The sign featured Israeli and Iranian flags and a local phone number, which took callers to the supposed embassy voicemail.
After weeks of speculation – and international media coverage – the sign was revealed in late August to be a public relations stunt for the new comedy film “Atomic Falafel,” which opened in Israel on Sept. 10.
To Shaul, the bellicose rhetoric of Israeli and Iranian leaders is more absurd than the prospect of the two countries establishing diplomatic relations.
“The civilians on both sides can be friends,” he told JTA. “The enemy of Israeli and Iranian citizens is both of our irresponsible leaderships.”
Making light of Israel’s often-precarious security situation is just another day at the office for Shaul, who has built his career in Israel’s tradition of black anti-establishment humor.
Israeli films in this vein date back at lease as far as 1976’s “Givat Halfon Lo Ona” (“Halfon Hill Doesn’t Answer”) directed by the son of famed Defense Minister Moshe Dayan, Assi Dayan, who died in 2014. The film tells the story of Israeli army reservists watching the Egyptian border in the Sinai Peninsula and gently satirizes Israeli military culture.
Until recently, Shaul was best known in Israel for his 1999 cult-hit “Mivtsa Savta” (“Operation Grandma”), about the absurd lengths to which three brothers go to bury their deceased grandmother on her kibbutz in a faux military-style operation.
“Atomic Falafel” similarly follows young people on a mission. In this case, two teenage girls, one from Israel and the other from Iran, team up online to prevent nuclear war between their respective countries. The film’s laughs come at the expense of the Israeli and Iranian political and defense establishments.
“In Iran, the leadership is making irresponsible threats that Israel won’t exist in another 25 years. What purpose is served by saying something like this?” said Shaul.
“At the same time, former Defense Minister Ehud Barak said the other week that Israel had planned to bomb Iran in 2012 to take out its nuclear program. This creates a sort of Catch-22 situation where the Iranians can say, well, if they were planning on attacking us, it means that we really do need a nuclear weapons.’”
Some in the film press have called “Atomic Falafel” the Israeli “Dr. Strangelove” – American director Stanley Kubrick’s 1964 sendup of Cold War nuclear fears, which was controversial in its day.

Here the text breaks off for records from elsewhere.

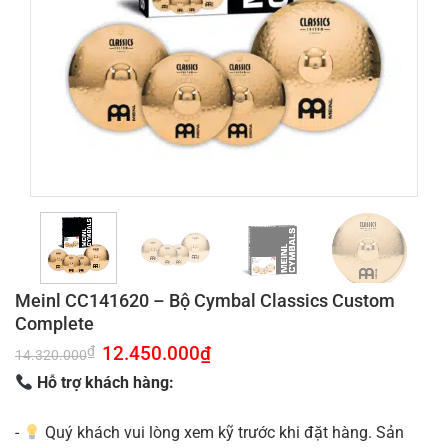
Meinl CC141620 – Bộ Cymbal Classics Custom
Complete
Giá
12.450.000
₫
Giá
₫
14.320.000
gốc
hiện
là:
tại
Hỗ trợ khách hàng:
14.320.000₫.
là:
12.450.000₫.
-
Quý khách vui lòng xem kỹ trước khi đặt hàng. Sản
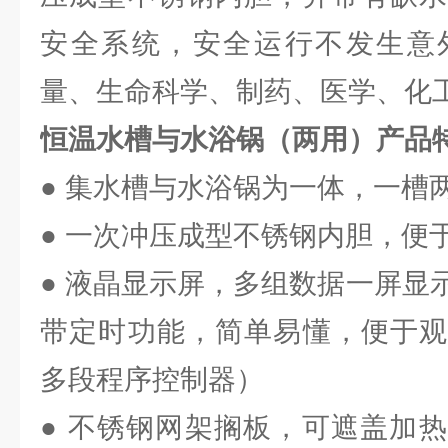
安全系统，安全运行不发生意
量、生命科学、制药、医学、化
恒温水槽与水浴锅（两用）产品
● 集水槽与水浴锅为一体，一槽
● 一次冲压成型不锈钢内胆，便
● 液晶显示屏，多组数据一屏显
带定时功能，简单易懂，便于观
多段程序控制器）
● 不锈钢网架搁板，可遮盖加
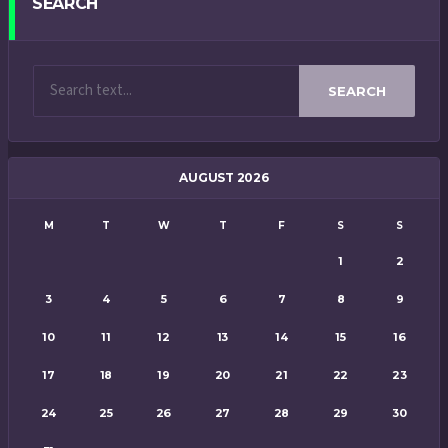
SEARCH
SEARCH
AUGUST 2026
M
T
W
T
F
S
S
1
2
3
4
5
6
7
8
9
10
11
12
13
14
15
16
17
18
19
20
21
22
23
24
25
26
27
28
29
30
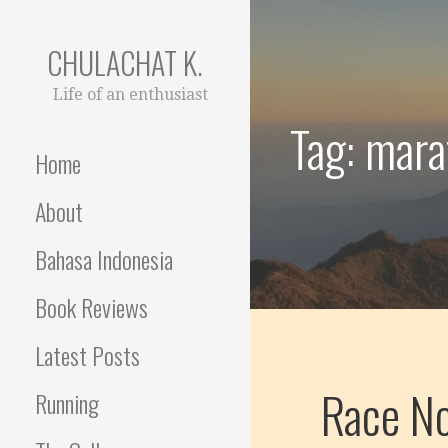
Skip
to
CHULACHAT K.
content
Life of an enthusiast
Tag: mar
Home
About
Bahasa Indonesia
Book Reviews
Latest Posts
Race N
Running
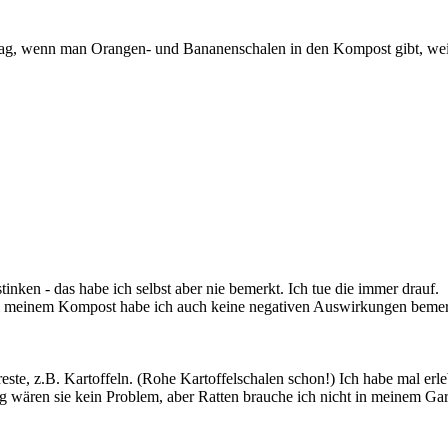
g, wenn man Orangen- und Bananenschalen in den Kompost gibt, weil die
inken - das habe ich selbst aber nie bemerkt. Ich tue die immer drauf.
 bei meinem Kompost habe ich auch keine negativen Auswirkungen bemer
este, z.B. Kartoffeln. (Rohe Kartoffelschalen schon!) Ich habe mal erl
 wären sie kein Problem, aber Ratten brauche ich nicht in meinem Gar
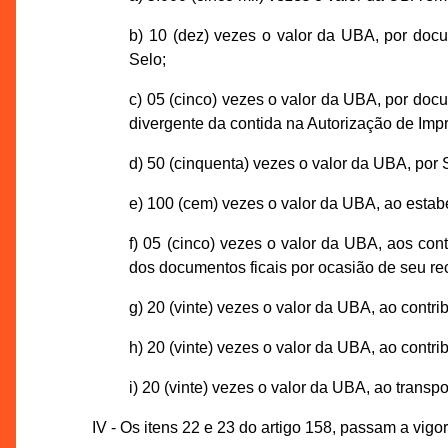
b) 10 (dez) vezes o valor da UBA, por docu
Selo;
c) 05 (cinco) vezes o valor da UBA, por doc
divergente da contida na Autorização de Im
d) 50 (cinquenta) vezes o valor da UBA, por
e) 100 (cem) vezes o valor da UBA, ao estab
f) 05 (cinco) vezes o valor da UBA, aos con
dos documentos ficais por ocasião de seu rec
g) 20 (vinte) vezes o valor da UBA, ao contr
h) 20 (vinte) vezes o valor da UBA, ao contri
i) 20 (vinte) vezes o valor da UBA, ao trans
IV - Os itens 22 e 23 do artigo 158, passam a vigo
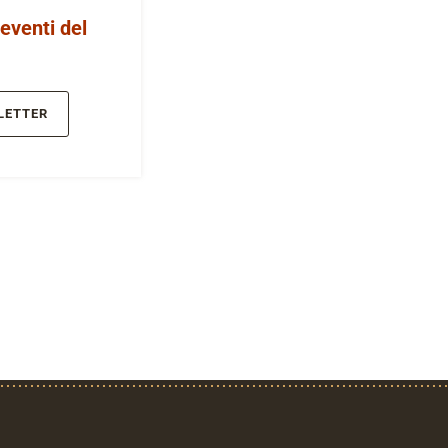
 eventi del
LETTER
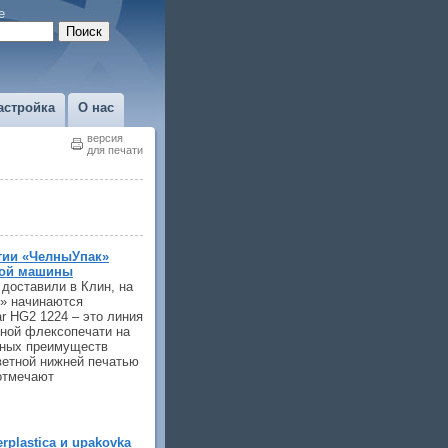
е
астройка
О нас
версия
для печати
тии «ЧелныУпак»
ной машины
доставили в Клин, на
» начинаются
r HG2 1224 – это линия
нной флексопечати на
вных преимуществ
ветной нижней печатью
отмечают
rplastica и upakovka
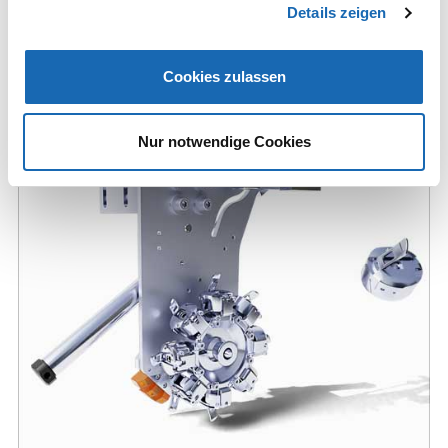
In der T8-2-Steuereinheit können Sie eine Markierung
Details zeigen
setzen, wann der Spulenwechsel automatisch erfolgen soll.
Cookies zulassen
Nur notwendige Cookies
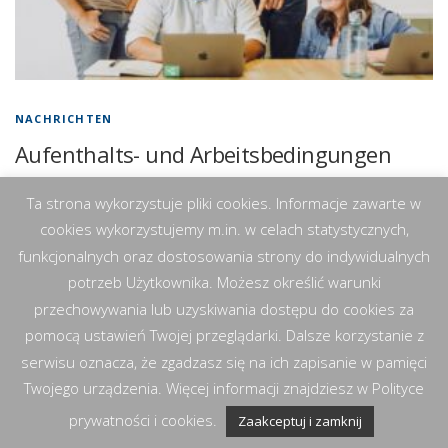
NACHRICHTEN
Aufenthalts- und Arbeitsbedingungen
ukrainischer Staatsbürger in Polen nach
Ta strona wykorzystuje pliki cookies. Informacje zawarte w
dem 5. März 2026
cookies wykorzystujemy m.in. w celach statystycznych,
funkcjonalnych oraz dostosowania strony do indywidualnych
Seit dem 5. März 2026 gelten wesentliche Änderungen für den
Aufenthalt und die Arbeit ukrainischer Staatsbürger in Polen. Viele der
potrzeb Użytkownika. Możesz określić warunki
bisherigen Sonderregelungen sind außer Kraft getreten, jedoch wurden
przechowywania lub uzyskiwania dostępu do cookies za
die wichtigsten …
pomocą ustawień Twojej przeglądarki. Dalsze korzystanie z
serwisu oznacza, że zgadzasz się na ich zapisanie w pamięci
Twojego urządzenia. Więcej informacji znajdziesz w Polityce
prywatności i cookies.
Zaakceptuj i zamknij
Copyright © 2026 RP&W Kancelaria Prawna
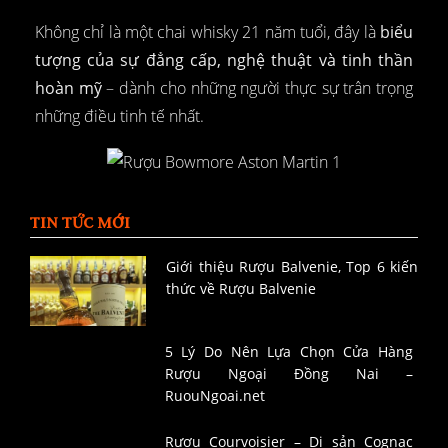
Không chỉ là một chai whisky 21 năm tuổi, đây là
biểu
tượng của sự đẳng cấp, nghệ thuật và tinh thần
hoàn mỹ
– dành cho những người thực sự trân trọng
những điều tinh tế nhất.
TIN TỨC MỚI
Giới thiệu Rượu Balvenie, Top 6 kiến
thức về Rượu Balvenie
5 Lý Do Nên Lựa Chọn Cửa Hàng
Rượu Ngoại Đồng Nai –
RuouNgoai.net
Rượu Courvoisier – Di sản Cognac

Dror explained that he chose the film’s name to capture the contrast between Israel’s immense technological capabilities and the often-slapdash way of handling things here.
“Falafel is something not quite a meatball made from paste that is deep fried in oil,” he said. “You don’t really know what is in it besides the chickpea powder. It could be bread crumbs or God knows what else.”
At the same time, though, Shaul is hopeful that technology may help today’s youth come together to solve their problems in a way their parents and grandparents’ generations could not.
“A teenage girl today whether she is from Tel Aviv, London, Tehran or Cairo cares about the same things, like whether she is popular, has a boyfriend, how uncool her parents are, etc.,” he said.